Disclaimer: I am technically one of the Inkscape Team members, though mostly to liaise with them and build rpms. However, I would not bother a: If Inkscape was not such a terrific application with a really bright future. b: The Inkscape Team was not a really great bunch to work with. Inkscape's development is an excellent model for OSS developers to follow.
That said, Inkscape is rapidly becoming the leading OSS SVG vector drawing or "illustration" tool.

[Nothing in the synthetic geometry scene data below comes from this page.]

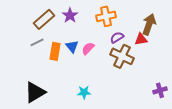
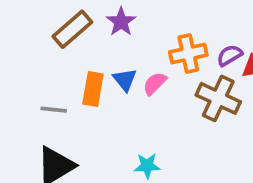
orange cross: (106, 16) -> (188, 54), moved
purple semicircle: (117, 37) -> (230, 55), moved
gray line: (37, 42) -> (54, 110), moved, turned 32

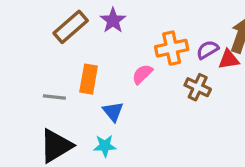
blue triangle: (125, 80) -> (113, 112), moved
brown cross: (218, 98) -> (198, 87), size x0.7
cyan star: (147, 166) -> (105, 146), moved

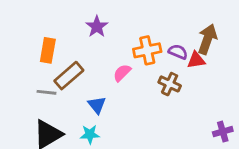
brown rectangle: (71, 27) -> (69, 76), moved
purple semicircle: (207, 50) -> (178, 52), turned 54
orange rectangle: (89, 79) -> (48, 50), moved

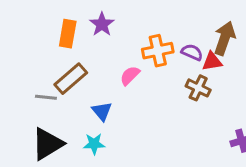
orange rectangle: (48, 50) -> (68, 34), moved
brown cross: (170, 84) -> (198, 88), moved

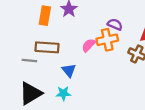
orange cross: (158, 51) -> (107, 40), moved
purple semicircle: (192, 52) -> (115, 24), moved
brown rectangle: (71, 79) -> (47, 47), turned 45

The Inkscape Team has made a lot of effort to faithfully adhere to the W3C SVG specs. The most recent version has made a lot of progress and has new import/export options. Some more experimental than others.
In its favor: A very friendly user interface, with extensive tool tips and a couple of really well done short tutorials on vector drawings. Almost every function can be handled by keyboard short cuts (the list of shortcuts is almost 10 pages). Like Scribus, the Inkscape Team is quick with bug fixes and is very open minded about feature requests and enhancements.
The best part of Inkscape though it is its fidelity to SVG specs. No, it is not perfect, no application is, however. Inkscape SVG seems to work well with other SVG applications better than most, even some expensive commercial ones.
For the most part, Inkscape SVG artwork will import into Scribus easily. There are some SVG features which are not yet supported by Scribus (patterns), however 99% of the time, It Just Works TM. If a file does not seem to import correctly into Scribus, try saving as "Plain SVG" within Inkscape. One other hint for working with Inkscape SVG is the SVG model for working with text is far different than the PDF/PostScript model. (One of the few weak spots in the spec in my opinion.) Save text input and text effects for Scribus. Scribus does a very good job of offering you a multitude of text effects and it will output them faithfully. Scribus uses the freetype2 libraries and this gives you a wide range of effects.
That does not mean Inkscape does it wrong. Only that the way it is done in SVG and within a PostScript oriented application are sometimes very different and difficult to translate from one to the other. Actually, Inkscape does an excellent job of support for SVG font features including kerning and other advanced features.